[Infowarrior] - Privacy Concern: Beware Spoke.Com

Richard Forno rforno at infowarrior.org
Wed Jan 10 16:09:21 EST 2007


(while perhaps not identical to Spoke.Com, this is why I refuse to
participate in things like Plaxo, LinkedIn, and related contact-management
sites.......rf)


http://phil.yanov.com/2007/01/spokecom-is-evil.htm

Spoke.com says it is growing rapidly. Their press release claims:

    Since introducing its free service in August 2006, Spoke Software has
added more than three million new contacts to its database and has enabled
more than 6,000 sales and marketing professionals to improve sales
productivity with higher quality, more targeted leads. With no requirement
to track points, make trades or give away the direct contact information of
colleagues, users are flocking to Spoke's online business contact
information database which now provides access to more than 35 million
people and 900,000 companies -- more than any other online business
database.

This means that over 6000 sales people now have access to 35 million other
people using spoke.com. If you are in the business of selling stuff that
sounds like a good thing. The problem is that as one of those 6000 people
you have entered into a real Faustian bargain.
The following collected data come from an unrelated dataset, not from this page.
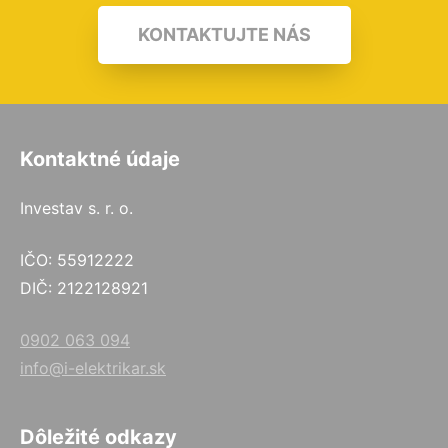
KONTAKTUJTE NÁS
Kontaktné údaje
Investav s. r. o.
IČO: 55912222
DIČ: 2122128921
0902 063 094
info@i-elektrikar.sk
Dôležité odkazy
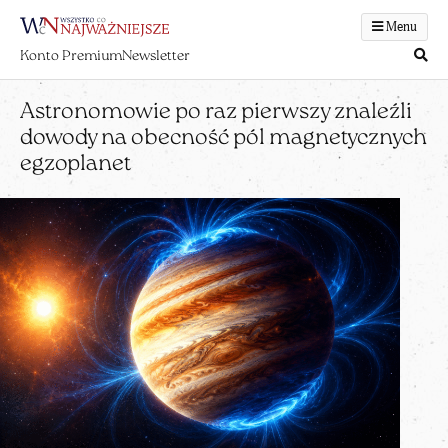
Menu
Konto Premium
Newsletter
Astronomowie po raz pierwszy znaleźli
dowody na obecność pól magnetycznych
egzoplanet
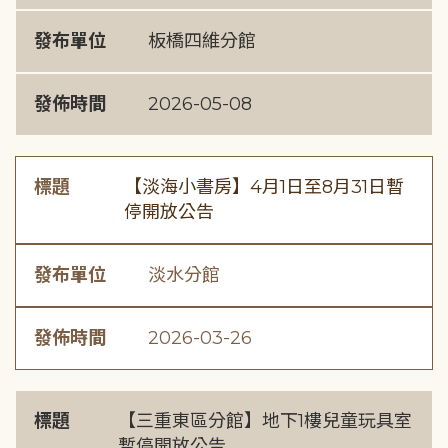
發布單位
板橋四維分館
發佈時間
2026-05-08
標題
【淡海小書房】4月1日至8月31日暫
停開放公告
發布單位
淡水分館
發佈時間
2026-03-26
標題
【三重東區分館】地下1樓兒童玩具室
暫停開放公告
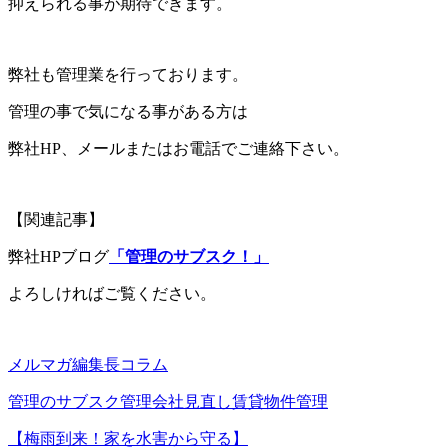
抑えられる事が期待できます。
弊社も管理業を行っております。
管理の事で気になる事がある方は
弊社HP、メールまたはお電話でご連絡下さい。
【関連記事】
弊社HPブログ
「管理のサブスク！」
よろしければご覧ください。
メルマガ編集長コラム
管理のサブスク
管理会社見直し
賃貸物件管理
【梅雨到来！家を水害から守る】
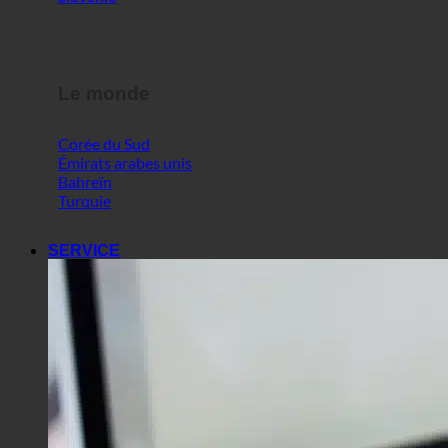
Le monde
Corée du Sud
Émirats arabes unis
Bahreïn
Turquie
SERVICE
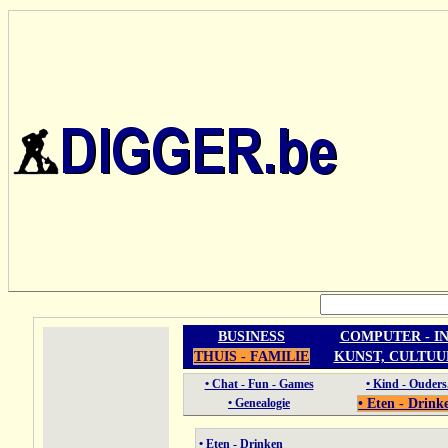
BUSINESS
COMPUTER - I
THUIS - FAMILIE
KUNST, CULTUU
• Chat - Fun - Games
• Kind - Ouders
• Genealogie
• Eten - Drink
• Eten - Drinken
How the devil will get your soul...

Spoke says that it launched it's free service in August and that they have
added 3 million new names since August. How did they do that? It was easy!
To get access to Spoke's "free" service, you must install the Spoke toolbar.
The Spoke toolbar then copies all of the information from your address book
into the Spoke database. It's at this point you should be able to smell the
burning sulfur.

If, for example, I pressed the button for Spoke's free service, the Spoke
toolbar would install and then copy the roughly 2100 names, phone numbers,
and email addresses out of my Outlook Contact database and then add them to
Spoke's database. Spoke would then be able to sell those names, titles,
companies, addresses, and email addresses to direct marketing organizations.
Participating in this scheme is a sure path to hell.

Consider the horrors:

    * You will be submitting the unlisted phone numbers of family, friends,
and confidants that may appear in your address book.
    * You may be submitting passwords, PIN numbers, and other private,
privileged information stored in your address book because you think no one
has access to it.
    * If you are in sales, you've just given away the contact information
(and trust) you have worked to develop with your best clients. Now every S&M
(sales and marketing) person in the Spoke universe will be bombarding your
best clients with calls and potentially competitive offerings.

Instead of joining Spoke, you should be asking congress to outlaw it.